Cigarette smoking has been known to correlate with diabetes. The present review shows that smoking has extensive effects on all stages of diabetic foot ulcerations, both the onset and healing processes (Figure 3). Smoking can exacerbate diabetic peripheral sensory, autonomic and motor neuropathy, which are important reasons for the occurrence of foot ulcerations. Microvascular alterations, such as impaired vasodilation and increased3 vasoconstriction, could also be detected in smokers, leading to tissue hypoxia and interfering with the healing process. Smoking also has negative impacts on wound healing in almost all phases through very complex mechanisms. The effects are not separate, but interact with each other. For instance, axonal degeneration and demyelination of the nerve fibers could be partly due to ischemia of the microvasculature20 caused by smoking, and in turn, autonomous nerve dysfunctions regarding several nerve reflexes could also regulate skin blood flow through opening arteriovenous shunts and blunting vasodilation, leading to hypoxia of the skin tissue53, forming a vicious cycle. All the effects of cigarette smoking together further jeopardize the already impaired capacity of diabetes patients to maintain skin integrity and repair the wound. One of the most important mechanisms underlying these effects is the cellular oxidative stress, as cigarette smoking is known to be a source of oxidants and increases the production of ROS inside cells from almost all tissues.
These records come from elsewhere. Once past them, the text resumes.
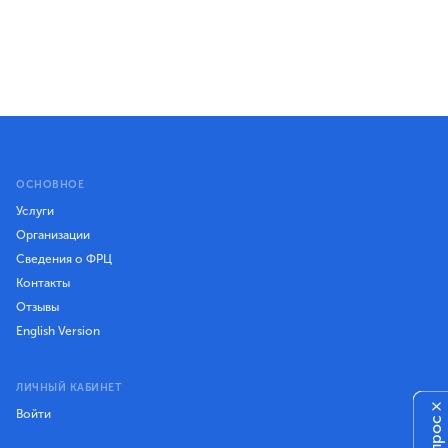
ОСНОВНОЕ
Услуги
Организации
Сведения о ФРЦ
Контакты
Отзывы
English Version
ЛИЧНЫЙ КАБИНЕТ
×
Войти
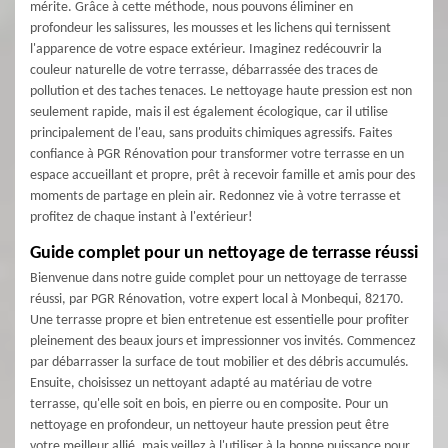
mérite. Grâce à cette méthode, nous pouvons éliminer en
profondeur les salissures, les mousses et les lichens qui ternissent
l'apparence de votre espace extérieur. Imaginez redécouvrir la
couleur naturelle de votre terrasse, débarrassée des traces de
pollution et des taches tenaces. Le nettoyage haute pression est non
seulement rapide, mais il est également écologique, car il utilise
principalement de l'eau, sans produits chimiques agressifs. Faites
confiance à PGR Rénovation pour transformer votre terrasse en un
espace accueillant et propre, prêt à recevoir famille et amis pour des
moments de partage en plein air. Redonnez vie à votre terrasse et
profitez de chaque instant à l'extérieur!
Guide complet pour un nettoyage de terrasse réussi
Bienvenue dans notre guide complet pour un nettoyage de terrasse
réussi, par PGR Rénovation, votre expert local à Monbequi, 82170.
Une terrasse propre et bien entretenue est essentielle pour profiter
pleinement des beaux jours et impressionner vos invités. Commencez
par débarrasser la surface de tout mobilier et des débris accumulés.
Ensuite, choisissez un nettoyant adapté au matériau de votre
terrasse, qu'elle soit en bois, en pierre ou en composite. Pour un
nettoyage en profondeur, un nettoyeur haute pression peut être
votre meilleur allié, mais veillez à l'utiliser à la bonne puissance pour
Although there might still be many unknown mechanisms, quitting smoking has been confirmed to be effective in reducing mortality and increasing amputation‐free survival. The current effective therapies for smoking cessation include behavioral interventions and pharmacological options, such as NRT, bupropion, varenicline or the combination use of them. In order to achieve long‐term smoking abstinence success, the therapy should be individualized according to the will of the smokers, and behavioral support should always be recommended if possible. Successful smoking cessation would make the situation of diabetic foot ulcers better and lead to a better prognosis.

Figure 3

Effects of cigarette smoking on formation of diabetic foot ulcers. The effects of smoking on the onset of chronic diabetic foot ulcers have been shown, from worsening neuropathy and vascular alterations to slowing wound healing.

Disclosure

The authors declare no conflict of interest.